- **Exercise material**
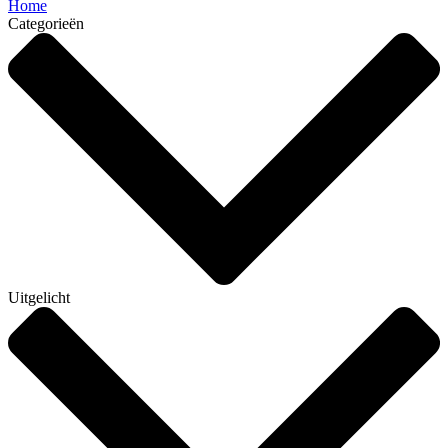
Home
Categorieën
Uitgelicht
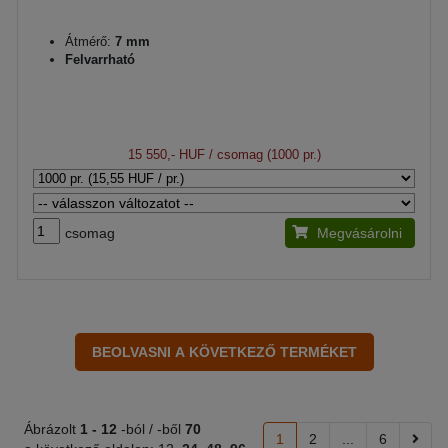
Átmérő:
7 mm
Felvarrható
15 550,- HUF
/ csomag (1000 pr.)
csomag
Megvásárolni
Ábrázolt
1 -
12
-ból / -ből
70
1
2
...
6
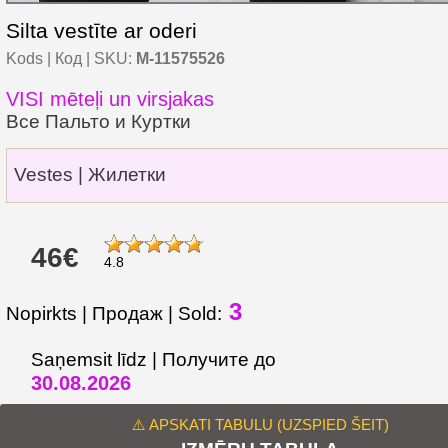
Silta vestīte ar oderi
Kods | Код | SKU:
M-11575526
VISI mēteļi un virsjakas
Все Пальто и Куртки
Vestes | Жилетки
46€
4.8
3
Nopirkts | Продаж | Sold:
Saņemsit līdz | Получите до
30.08.2026
⚠️ APSKATI TABULU (UZSPIED ŠEIT)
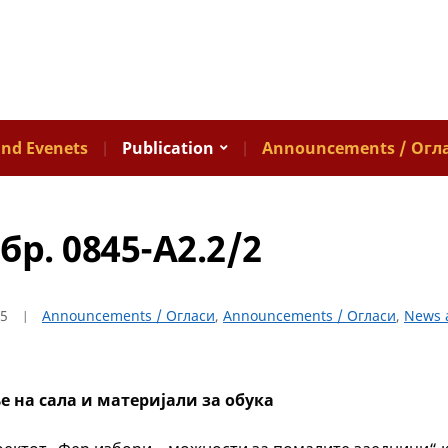
nd Evenets
Publication
Announcements / Огл
бр. 0845-А2.2/2
25
Announcements / Огласи
,
Announcements / Огласи
,
News 
е на сала и материјали за обука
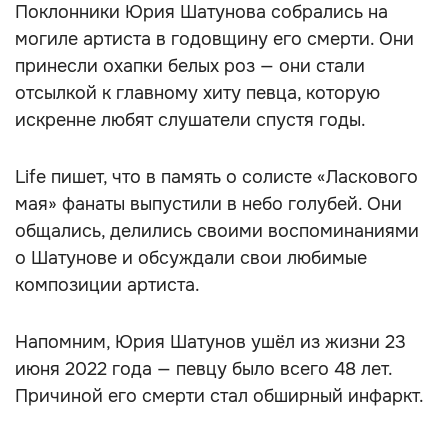
Поклонники Юрия Шатунова собрались на
могиле артиста в годовщину его смерти. Они
принесли охапки белых роз — они стали
отсылкой к главному хиту певца, которую
искренне любят слушатели спустя годы.
Life пишет, что в память о солисте «Ласкового
мая» фанаты выпустили в небо голубей. Они
общались, делились своими воспоминаниями
о Шатунове и обсуждали свои любимые
композиции артиста.
Напомним, Юрия Шатунов ушёл из жизни 23
июня 2022 года — певцу было всего 48 лет.
Причиной его смерти стал обширный инфаркт.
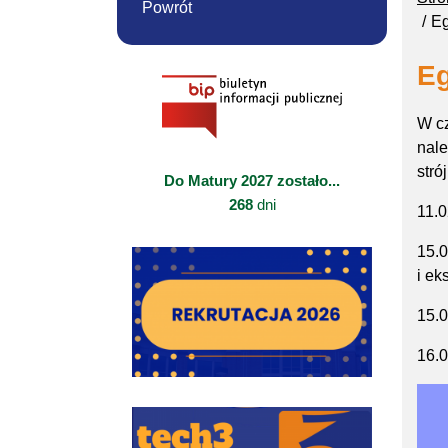
Powrót
E
E
W c
nale
stró
Do Matury 2027 zostało...
268
dni
11.0
15.0
i ek
15.0
16.0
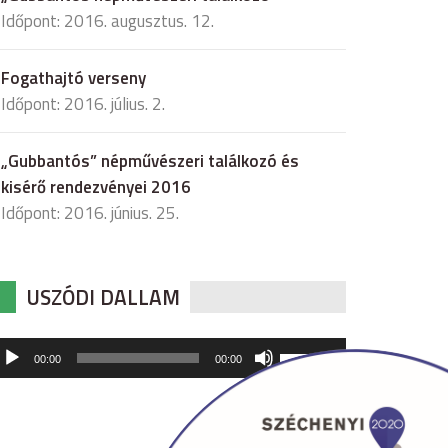
Időpont: 2016. augusztus. 12.
Fogathajtó verseny
Időpont: 2016. július. 2.
„Gubbantós” népművészeri találkozó és
kisérő rendezvényei 2016
Időpont: 2016. június. 25.
USZÓDI DALLAM
udió
A
00:00
00:00
hangerő
játszó
növeléséhez,
illetőleg
csökkentéséhez
a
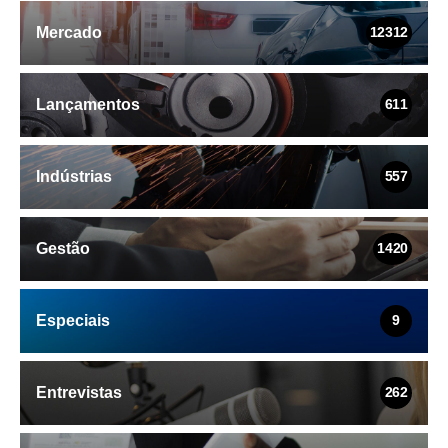
Mercado
12312
Lançamentos
611
Indústrias
557
Gestão
1420
Especiais
9
Entrevistas
262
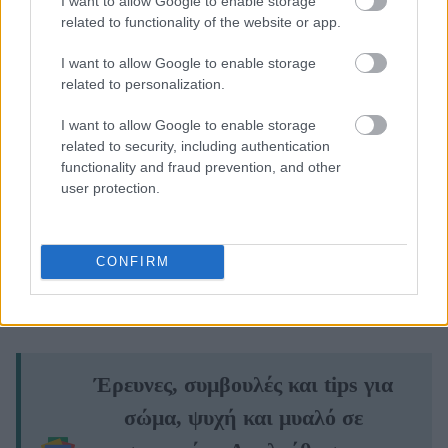
I want to allow Google to enable storage
related to functionality of the website or app.
I want to allow Google to enable storage
related to personalization.
I want to allow Google to enable storage
related to security, including authentication
functionality and fraud prevention, and other
Αν, λοιπόν, τηρήσεις με συνέπεια αυτή τη μέθοδο,
user protection.
είναι σχεδόν σίγουρο πως θα κερδίσεις τον
σεβασμό των συναδέλφων σου και θα βελτιώσεις
CONFIRM
τις συνθήκες που επικρατούν στο επαγγελματικό
περιβάλλον σου.
Έρευνες, συμβουλές και tips για
σώμα, ψυχή και μυαλό σε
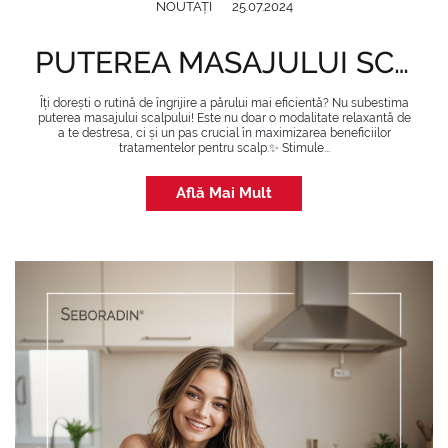
NOUTĂȚI
25.07.2024
PUTEREA MASAJULUI SCAPULUI PENTRU UN PĂR SĂNĂTOS
Îți dorești o rutină de îngrijire a părului mai eficientă? Nu subestima
puterea masajului scalpului! Este nu doar o modalitate relaxantă de
a te destresa, ci și un pas crucial în maximizarea beneficiilor
tratamentelor pentru scalp.✨ Stimule...
Află Mai Mult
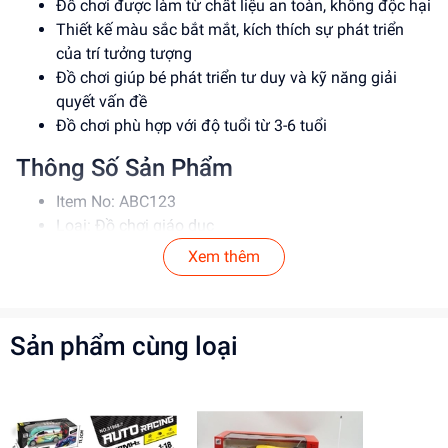
Đồ chơi được làm từ chất liệu an toàn, không độc hại
Thiết kế màu sắc bắt mắt, kích thích sự phát triển
của trí tưởng tượng
Đồ chơi giúp bé phát triển tư duy và kỹ năng giải
quyết vấn đề
Đồ chơi phù hợp với độ tuổi từ 3-6 tuổi
Thông Số Sản Phẩm
Item No: ABC123
Loại: Đồ chơi giáo dục
Chất liệu: Nhựa an toàn
Xem thêm
Độ tuổi phù hợp: 3-6 tuổi
Hướng Dẫn Sử Dụng
Sản phẩm cùng loại
Hướng dẫn bé sử dụng đồ chơi một cách cẩn thận và
an toàn
Đảm bảo bé không nuốt hoặc cho đồ chơi vào miệng
Khuyến khích bé sử dụng đồ chơi một cách sáng tạo
và tưởng tượng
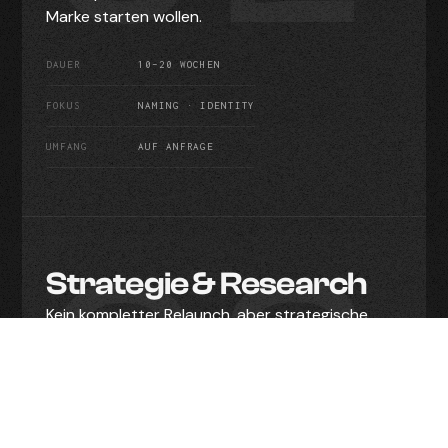
Marke starten wollen.
DAUER
10–20 WOCHEN
FOKUS
NAMING · IDENTITY
UMFANG
AUF ANFRAGE
03
Strategie & Research
Kein kompletter Relaunch, aber strategische
Klarheit. Intensives Format fuer Unternehmen,
die ihre Positionierung schaerfen oder ihr
Messaging auf neue Beine stellen wollen.
DAUER
4–8 WOCHEN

- **What you have to do**
Take the lines from the one containing "Messaging auf neue Beine stellen wollen." through the final line of the entries above, and set them down exactly, with nothing added.

- **Solution**
Messaging auf neue Beine stellen wollen.
DAUER
4–8 WOCHEN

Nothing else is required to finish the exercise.